* [What you are asked to do]: Wherever the word "desnivel" appears in the entries, copy the whole line.

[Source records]
· · · ·
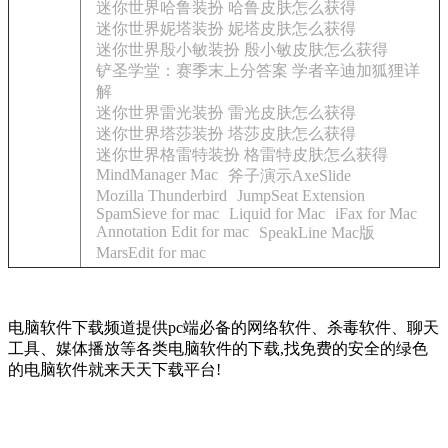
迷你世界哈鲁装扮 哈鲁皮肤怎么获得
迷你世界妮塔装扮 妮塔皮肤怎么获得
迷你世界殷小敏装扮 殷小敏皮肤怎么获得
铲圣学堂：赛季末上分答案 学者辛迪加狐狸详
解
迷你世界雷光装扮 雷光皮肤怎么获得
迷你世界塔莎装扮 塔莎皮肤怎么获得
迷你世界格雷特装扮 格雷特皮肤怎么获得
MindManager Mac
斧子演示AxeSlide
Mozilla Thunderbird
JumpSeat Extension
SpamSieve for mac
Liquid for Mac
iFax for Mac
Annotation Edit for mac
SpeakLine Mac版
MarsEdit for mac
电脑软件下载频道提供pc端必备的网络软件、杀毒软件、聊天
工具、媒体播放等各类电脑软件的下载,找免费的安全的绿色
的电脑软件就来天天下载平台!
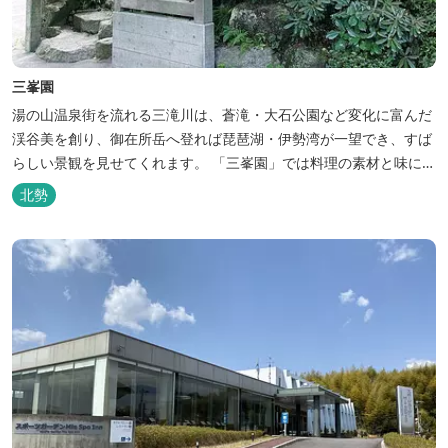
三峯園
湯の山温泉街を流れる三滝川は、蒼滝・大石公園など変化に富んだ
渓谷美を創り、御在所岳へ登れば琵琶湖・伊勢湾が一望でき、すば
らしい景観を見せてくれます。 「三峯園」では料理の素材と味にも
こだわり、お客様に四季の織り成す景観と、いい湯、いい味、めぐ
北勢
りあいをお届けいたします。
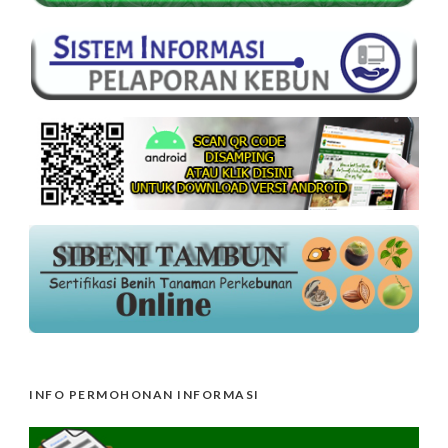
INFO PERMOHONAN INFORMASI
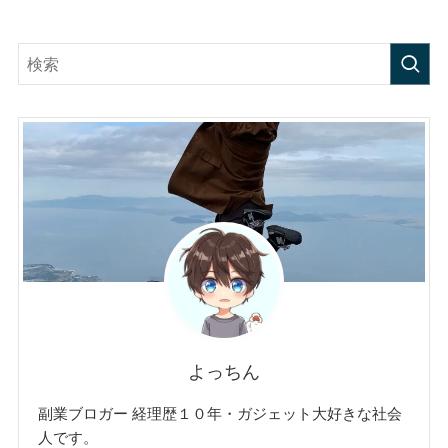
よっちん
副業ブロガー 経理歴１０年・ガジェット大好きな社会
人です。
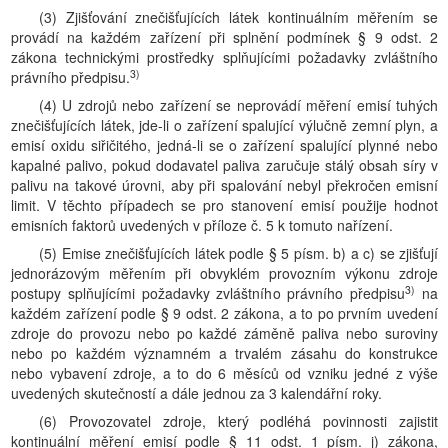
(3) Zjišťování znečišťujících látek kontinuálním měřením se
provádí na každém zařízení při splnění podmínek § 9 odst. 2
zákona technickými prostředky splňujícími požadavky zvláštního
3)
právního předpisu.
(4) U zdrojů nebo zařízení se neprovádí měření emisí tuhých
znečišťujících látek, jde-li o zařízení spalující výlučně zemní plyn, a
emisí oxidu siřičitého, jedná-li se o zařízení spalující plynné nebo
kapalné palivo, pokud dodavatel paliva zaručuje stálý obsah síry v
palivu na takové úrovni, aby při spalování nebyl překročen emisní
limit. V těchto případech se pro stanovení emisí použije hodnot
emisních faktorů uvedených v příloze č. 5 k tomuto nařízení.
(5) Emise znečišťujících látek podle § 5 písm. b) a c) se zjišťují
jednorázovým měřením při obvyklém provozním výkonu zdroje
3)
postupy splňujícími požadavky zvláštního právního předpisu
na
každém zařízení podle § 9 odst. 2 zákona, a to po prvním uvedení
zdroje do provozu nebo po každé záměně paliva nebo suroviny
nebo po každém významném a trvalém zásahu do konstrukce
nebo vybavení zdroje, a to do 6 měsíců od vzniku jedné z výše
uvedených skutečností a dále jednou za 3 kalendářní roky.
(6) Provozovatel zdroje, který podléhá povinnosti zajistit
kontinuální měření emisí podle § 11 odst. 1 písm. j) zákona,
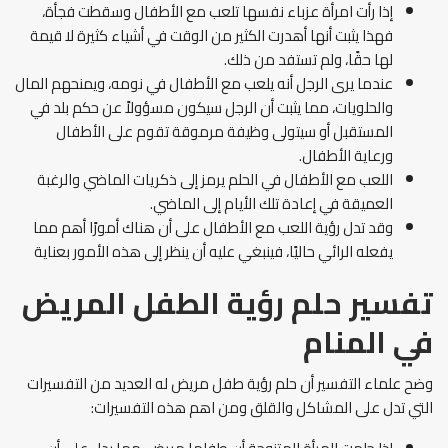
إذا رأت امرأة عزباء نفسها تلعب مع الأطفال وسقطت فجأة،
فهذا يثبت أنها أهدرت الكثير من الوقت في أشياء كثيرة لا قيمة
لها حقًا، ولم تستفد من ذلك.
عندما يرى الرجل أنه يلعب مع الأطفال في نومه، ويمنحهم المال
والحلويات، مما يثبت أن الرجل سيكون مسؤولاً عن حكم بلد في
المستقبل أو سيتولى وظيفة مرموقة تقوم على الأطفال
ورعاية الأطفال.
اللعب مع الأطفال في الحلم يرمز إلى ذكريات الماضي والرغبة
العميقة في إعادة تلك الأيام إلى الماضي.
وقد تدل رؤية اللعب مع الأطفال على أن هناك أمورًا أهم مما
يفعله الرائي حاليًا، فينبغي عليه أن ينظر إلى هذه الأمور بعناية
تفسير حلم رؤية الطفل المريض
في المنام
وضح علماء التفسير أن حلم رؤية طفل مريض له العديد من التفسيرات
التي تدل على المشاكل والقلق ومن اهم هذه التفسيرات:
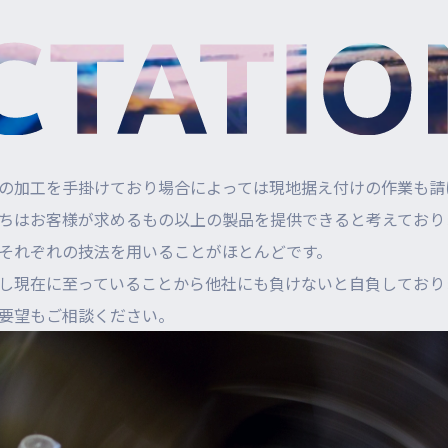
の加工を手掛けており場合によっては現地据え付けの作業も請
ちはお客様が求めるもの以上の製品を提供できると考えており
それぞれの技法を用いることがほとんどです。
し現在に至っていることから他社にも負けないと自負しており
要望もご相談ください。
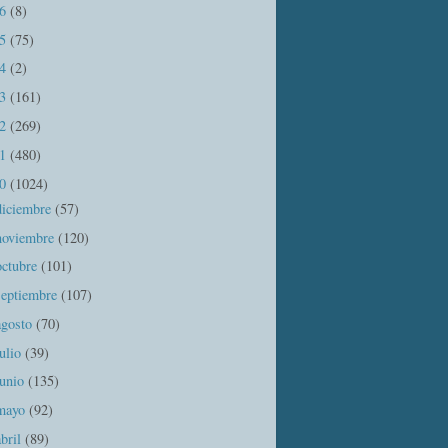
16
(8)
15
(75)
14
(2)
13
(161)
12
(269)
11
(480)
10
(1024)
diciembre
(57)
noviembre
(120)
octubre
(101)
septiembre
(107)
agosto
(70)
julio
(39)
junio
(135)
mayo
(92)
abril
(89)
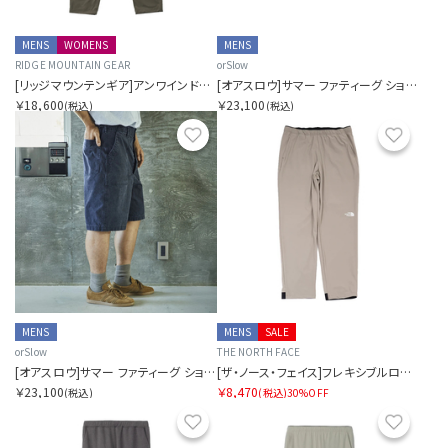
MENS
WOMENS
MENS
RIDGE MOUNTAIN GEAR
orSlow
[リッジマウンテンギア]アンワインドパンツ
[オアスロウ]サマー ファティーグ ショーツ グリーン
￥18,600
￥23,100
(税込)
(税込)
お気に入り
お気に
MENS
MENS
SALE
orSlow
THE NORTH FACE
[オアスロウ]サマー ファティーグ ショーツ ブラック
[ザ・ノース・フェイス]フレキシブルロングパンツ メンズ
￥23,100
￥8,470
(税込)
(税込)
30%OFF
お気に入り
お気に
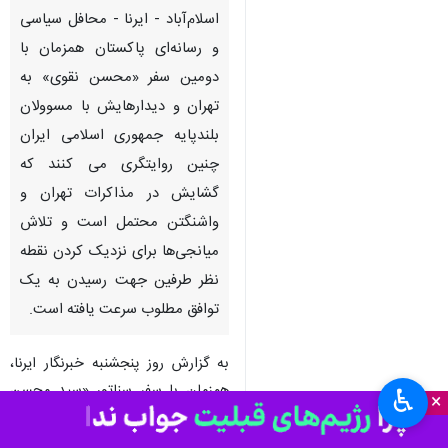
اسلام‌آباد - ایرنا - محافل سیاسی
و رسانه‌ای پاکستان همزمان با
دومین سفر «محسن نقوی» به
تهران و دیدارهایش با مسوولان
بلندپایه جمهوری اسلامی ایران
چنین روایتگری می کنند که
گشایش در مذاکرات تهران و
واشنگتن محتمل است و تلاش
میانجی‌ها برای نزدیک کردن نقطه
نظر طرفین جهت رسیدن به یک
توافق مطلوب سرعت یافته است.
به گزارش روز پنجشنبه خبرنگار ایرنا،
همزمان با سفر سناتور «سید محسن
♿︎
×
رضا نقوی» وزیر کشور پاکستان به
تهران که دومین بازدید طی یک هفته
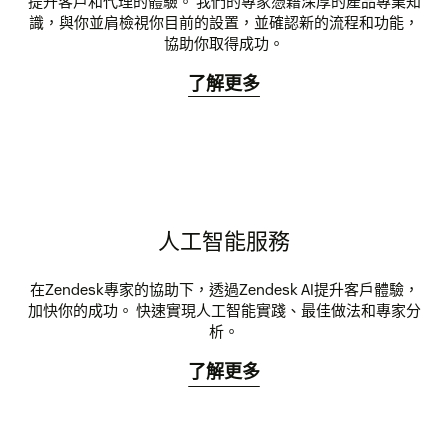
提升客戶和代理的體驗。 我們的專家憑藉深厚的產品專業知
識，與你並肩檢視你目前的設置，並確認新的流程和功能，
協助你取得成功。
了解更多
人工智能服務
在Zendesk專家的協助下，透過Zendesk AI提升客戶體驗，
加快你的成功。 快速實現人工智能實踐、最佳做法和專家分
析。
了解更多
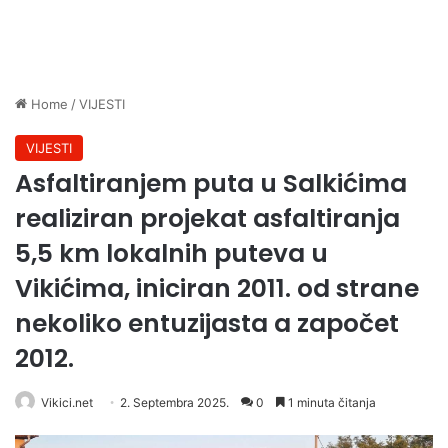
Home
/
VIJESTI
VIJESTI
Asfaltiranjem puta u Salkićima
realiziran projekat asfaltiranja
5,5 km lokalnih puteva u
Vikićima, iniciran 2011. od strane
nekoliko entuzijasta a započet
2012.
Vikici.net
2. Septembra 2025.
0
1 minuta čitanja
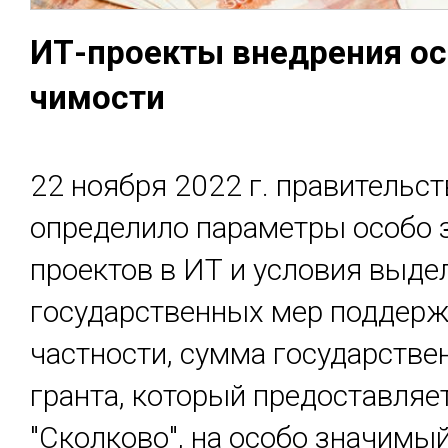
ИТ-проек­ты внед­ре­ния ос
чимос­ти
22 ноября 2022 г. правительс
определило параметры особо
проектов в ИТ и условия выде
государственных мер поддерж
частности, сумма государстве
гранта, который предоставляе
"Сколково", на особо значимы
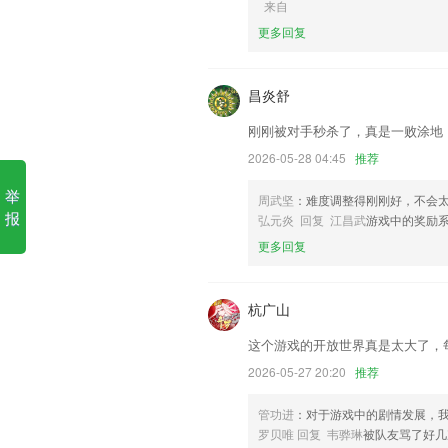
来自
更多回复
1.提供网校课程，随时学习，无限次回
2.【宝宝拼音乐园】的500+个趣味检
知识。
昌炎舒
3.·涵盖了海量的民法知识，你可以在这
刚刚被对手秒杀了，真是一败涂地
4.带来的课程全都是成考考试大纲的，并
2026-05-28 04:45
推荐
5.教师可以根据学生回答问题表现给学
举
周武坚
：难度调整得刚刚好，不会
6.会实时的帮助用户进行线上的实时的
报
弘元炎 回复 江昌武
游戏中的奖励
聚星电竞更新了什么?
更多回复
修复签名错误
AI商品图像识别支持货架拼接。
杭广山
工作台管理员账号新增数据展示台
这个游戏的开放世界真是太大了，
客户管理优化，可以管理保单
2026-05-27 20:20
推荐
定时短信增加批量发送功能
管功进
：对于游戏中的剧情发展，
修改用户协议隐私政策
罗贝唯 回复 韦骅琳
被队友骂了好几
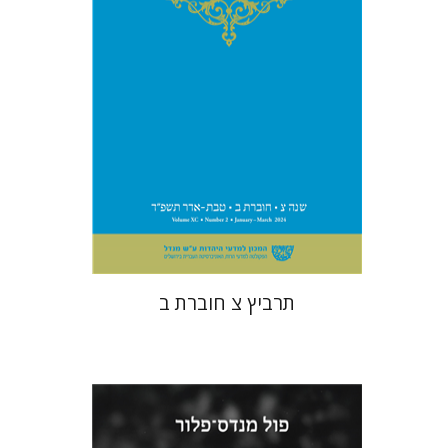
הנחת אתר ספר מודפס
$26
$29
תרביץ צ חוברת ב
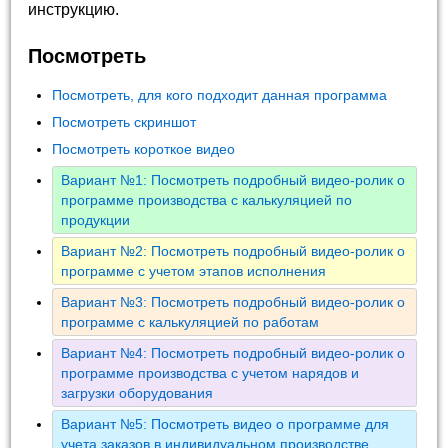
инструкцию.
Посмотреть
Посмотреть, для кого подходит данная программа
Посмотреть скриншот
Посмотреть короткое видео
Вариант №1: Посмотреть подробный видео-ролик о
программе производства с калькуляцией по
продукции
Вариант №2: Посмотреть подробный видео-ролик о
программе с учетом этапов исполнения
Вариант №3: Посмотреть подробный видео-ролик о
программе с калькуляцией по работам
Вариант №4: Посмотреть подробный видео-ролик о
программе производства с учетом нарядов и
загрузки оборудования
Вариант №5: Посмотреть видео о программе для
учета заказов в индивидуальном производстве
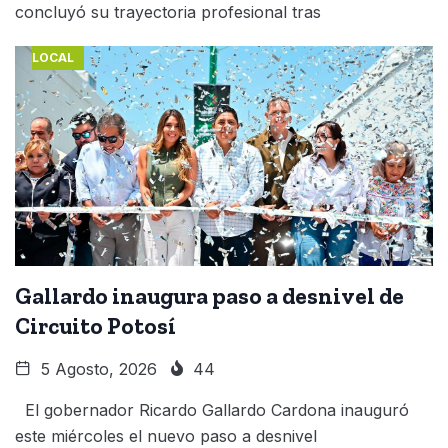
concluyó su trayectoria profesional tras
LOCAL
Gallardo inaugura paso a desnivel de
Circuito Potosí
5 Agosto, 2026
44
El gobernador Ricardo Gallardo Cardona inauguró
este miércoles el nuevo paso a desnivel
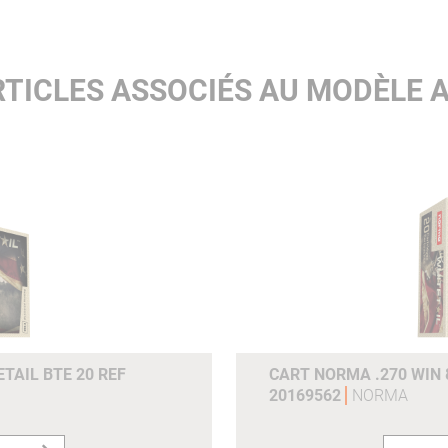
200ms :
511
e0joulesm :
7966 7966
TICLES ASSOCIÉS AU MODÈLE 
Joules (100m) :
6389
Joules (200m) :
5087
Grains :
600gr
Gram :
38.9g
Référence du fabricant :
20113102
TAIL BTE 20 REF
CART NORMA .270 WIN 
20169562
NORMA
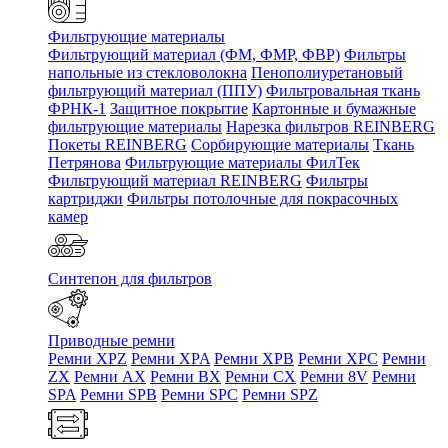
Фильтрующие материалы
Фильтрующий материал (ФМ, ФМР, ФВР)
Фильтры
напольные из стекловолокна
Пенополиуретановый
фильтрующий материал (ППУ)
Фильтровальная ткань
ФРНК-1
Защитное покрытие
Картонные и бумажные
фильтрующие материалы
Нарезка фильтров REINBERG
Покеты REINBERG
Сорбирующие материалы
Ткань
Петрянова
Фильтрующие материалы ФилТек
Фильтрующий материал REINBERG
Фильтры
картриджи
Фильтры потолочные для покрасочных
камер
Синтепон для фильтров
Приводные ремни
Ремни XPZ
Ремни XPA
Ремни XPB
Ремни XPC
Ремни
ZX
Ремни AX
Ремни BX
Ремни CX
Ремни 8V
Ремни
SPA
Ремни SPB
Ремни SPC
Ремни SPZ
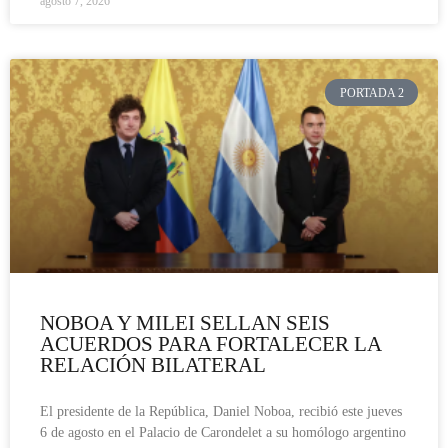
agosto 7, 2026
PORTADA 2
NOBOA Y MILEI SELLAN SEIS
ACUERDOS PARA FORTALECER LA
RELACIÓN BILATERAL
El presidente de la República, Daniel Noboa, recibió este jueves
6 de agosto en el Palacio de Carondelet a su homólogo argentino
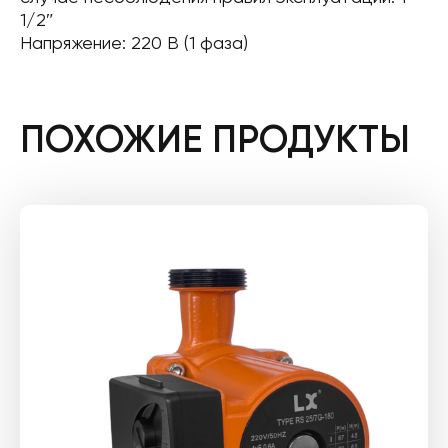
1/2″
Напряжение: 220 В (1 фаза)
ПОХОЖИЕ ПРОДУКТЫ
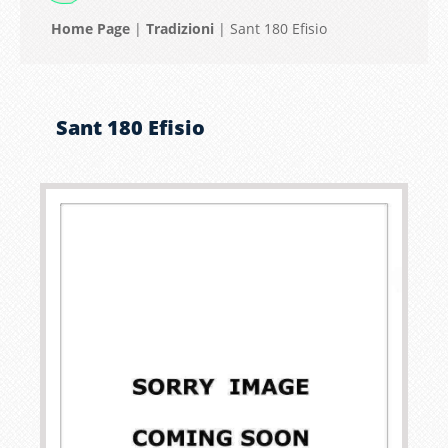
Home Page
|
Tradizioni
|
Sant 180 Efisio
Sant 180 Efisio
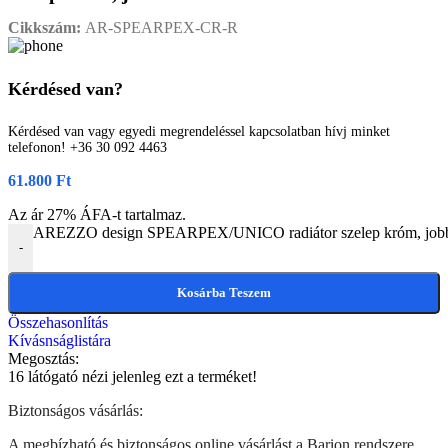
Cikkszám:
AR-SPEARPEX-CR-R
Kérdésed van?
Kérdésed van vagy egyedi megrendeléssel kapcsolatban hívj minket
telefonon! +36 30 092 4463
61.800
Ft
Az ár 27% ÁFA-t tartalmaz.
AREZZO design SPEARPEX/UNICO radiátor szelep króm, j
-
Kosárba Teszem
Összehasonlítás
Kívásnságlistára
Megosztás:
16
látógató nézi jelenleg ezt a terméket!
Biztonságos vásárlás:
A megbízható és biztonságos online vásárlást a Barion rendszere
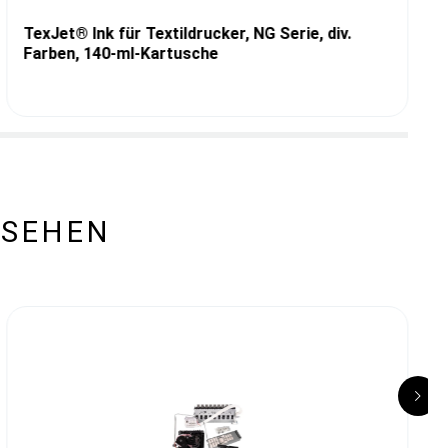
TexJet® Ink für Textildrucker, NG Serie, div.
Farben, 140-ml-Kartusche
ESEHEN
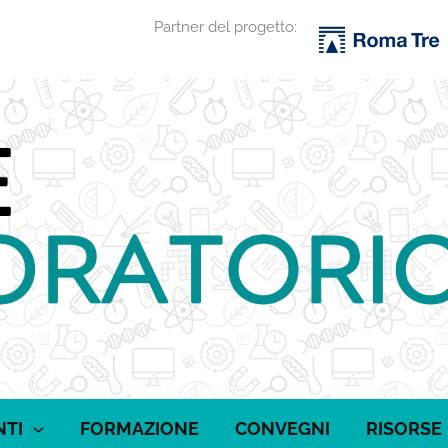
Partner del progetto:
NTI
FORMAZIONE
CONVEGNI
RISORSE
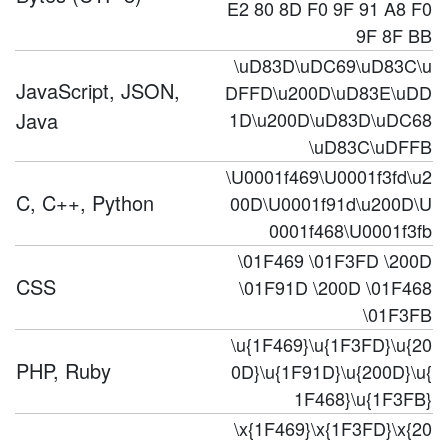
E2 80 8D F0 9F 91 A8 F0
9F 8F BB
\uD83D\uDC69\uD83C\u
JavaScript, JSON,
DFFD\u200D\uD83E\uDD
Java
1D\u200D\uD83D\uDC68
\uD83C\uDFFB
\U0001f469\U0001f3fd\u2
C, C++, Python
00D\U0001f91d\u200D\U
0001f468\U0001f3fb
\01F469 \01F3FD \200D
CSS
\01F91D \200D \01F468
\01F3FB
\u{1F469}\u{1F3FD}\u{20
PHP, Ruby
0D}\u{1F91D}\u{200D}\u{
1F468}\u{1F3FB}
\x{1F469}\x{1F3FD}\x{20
· · · ·
* [Task answer]:
Gallardo inaugura paso a desnivel de
este miércoles el nuevo paso a desnivel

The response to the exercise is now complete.